Le principal objectif de la politique de l’Union européenne (UE) dans le domaine de l’eau a été de garantir la disponibilité d’une quantité suffisante d’eau de bonne qualité pour répondre aux besoins des populations et de l’environnement. Dans ce contexte, l’acte législatif clé de l’UE, la directive-cadre sur l’eau, exigeait de tous les États membres qu’ils parviennent à un bon état de toutes les masses d’eau de surface et d’eau souterraine pour 2015, sauf en cas de motifs d’exception tels que des conditions naturelles et des coûts disproportionnés. En fonction du motif, les délais ont pu être prorogés ou les États membres autorisés à atteindre des objectifs moins stricts.
Atteindre un «bon état» implique le respect des trois normes en matière d’écologie, de chimie et de quantité des eaux. En général, cela signifie que l’eau ne présente qu’un léger changement par rapport à ce que l’on aurait pu attendre dans des conditions non perturbées. Jusqu’à présent, les États membres n’ont pas atteint cet objectif dans la plupart de leurs eaux de surface et souterraines.
Par ses directives «Oiseaux» et «Habitats» (souvent appelées directives sur la nature), l’UE protège ses espèces et habitats les plus menacés ainsi que tous les oiseaux sauvages. Dans ce contexte, de nombreuses mesures, dont le réseau Natura 2000 de zones protégées, sont mises en place pour empêcher ou minimiser les répercussions sur les espèces et les habitats couverts par ces directives de l’UE. Bien qu’il couvre une part importante des mers d’Europe, le réseau marin Natura 2000 n’est pas encore pleinement mis en œuvre et de nombreux sites sont dépourvus de mesures de conservation adéquates.
Afin de parvenir à une plus grande cohérence parmi les politiques concernant le milieu marin et protéger plus efficacement l’environnement marin, en 2008, les États membres de l’UE ont convenu de la directive-cadre «stratégie pour le milieu marin». La directive poursuit trois objectifs principaux: Les mers d’Europe devraient être 1) saines, 2) propres et 3) productives. Selon l’évaluation de l’AEE, les mers d’Europe ne sont ni saines ni propres et nous ne savons pas pour combien de temps elles peuvent rester productives.

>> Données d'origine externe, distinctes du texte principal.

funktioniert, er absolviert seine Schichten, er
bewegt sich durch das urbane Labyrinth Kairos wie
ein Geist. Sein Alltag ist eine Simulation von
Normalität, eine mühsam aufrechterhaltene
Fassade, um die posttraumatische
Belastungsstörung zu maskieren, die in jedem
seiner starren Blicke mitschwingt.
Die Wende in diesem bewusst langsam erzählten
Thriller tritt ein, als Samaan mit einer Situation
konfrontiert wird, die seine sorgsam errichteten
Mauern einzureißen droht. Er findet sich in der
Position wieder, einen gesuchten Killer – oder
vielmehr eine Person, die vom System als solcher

Face à ce constat, la Commission européenne, dans son Plan d’action pour le milieu naturel, la population et l’économie, publié en avril 2017, compte améliorer sensiblement la mise en œuvre des directives sur la nature et les actions dans le cadre du plan devraient contribuer directement aux initiatives de protection de l’environnement marin.